It was the best of times, it was the worst of times, it was the age of wisdom, it was the age of foolishness, it was the epoch of belief, it was the epoch of incredulity, it was the season of Light, it was the season of Darkness, it was the spring of hope, it was the winter of despair, we had everything before us, we had nothing before us, we were all going direct to Heaven, we were all going direct the other way--in short, the period was so far like the present period, that some of its noisiest authorities insisted on its being received, for good or for evil, in the superlative degree of comparison only.

There were a king with a large jaw, and a queen with a plain face, on the throne of England; there were a king with a large jaw, and a queen with a fair face, on the throne of France. In both countries it was clearer than crystal to the lords of the State preserves of loaves and fishes, that things in general were settled for ever.

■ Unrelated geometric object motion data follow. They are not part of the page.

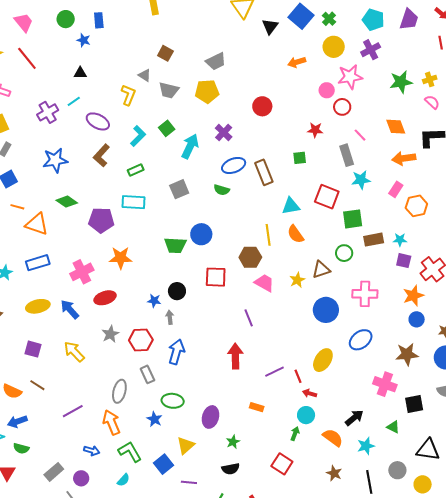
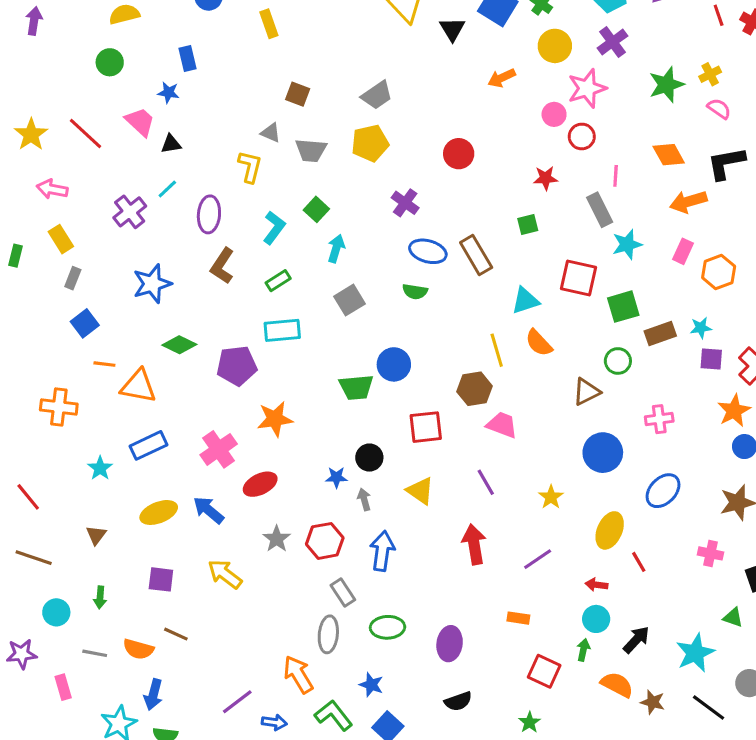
green circle: (66, 19) -> (110, 62), moved
pink trapezoid: (24, 22) -> (140, 122), moved
purple ellipse: (98, 121) -> (209, 214), turned 75
pink line: (360, 135) -> (616, 176), turned 56
cyan arrow: (190, 146) -> (336, 249), moved, size x0.7
blue ellipse: (234, 165) -> (428, 251), turned 45
yellow star: (297, 280) -> (551, 497), moved
pink cross: (365, 294) -> (659, 419), size x0.7
red line: (298, 376) -> (639, 562), moved
pink cross: (385, 384) -> (710, 553), size x0.7
gray ellipse: (119, 391) -> (328, 634), moved
purple line: (73, 411) -> (237, 702), moved
black arrow: (354, 418) -> (636, 640), moved
blue star: (154, 419) -> (371, 685), moved
blue arrow: (17, 422) -> (153, 694), turned -48
orange semicircle: (333, 438) -> (617, 685), moved
green star: (233, 442) -> (529, 722), moved
yellow triangle: (186, 445) -> (420, 491), moved, turned -36
cyan star: (366, 446) -> (695, 653), size x1.4
red square: (282, 464) -> (544, 671), moved
black semicircle: (231, 469) -> (458, 701), moved
black line: (369, 482) -> (709, 707), turned -35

It was the year of Our Lord one thousand seven hundred and seventy-five. Spiritual revelations were conceded to England at that favoured period, as at this. Mrs. Southcott had recently attained her five-and-twentieth blessed birthday, of whom a prophetic private in the Life Guards had heralded the sublime appearance by announcing that arrangements were made for the swallowing up of London and Westminster. Even the Cock-lane ghost had been laid only a round dozen of years, after rapping out its messages, as the spirits of this very year last past (supernaturally deficient in originality) rapped out theirs. Mere messages in the earthly order of events had lately come to the English Crown and People, from a congress of British subjects in America: which, strange to relate, have proved more important to the human race than any communications yet received through any of the chickens of the Cock-lane brood.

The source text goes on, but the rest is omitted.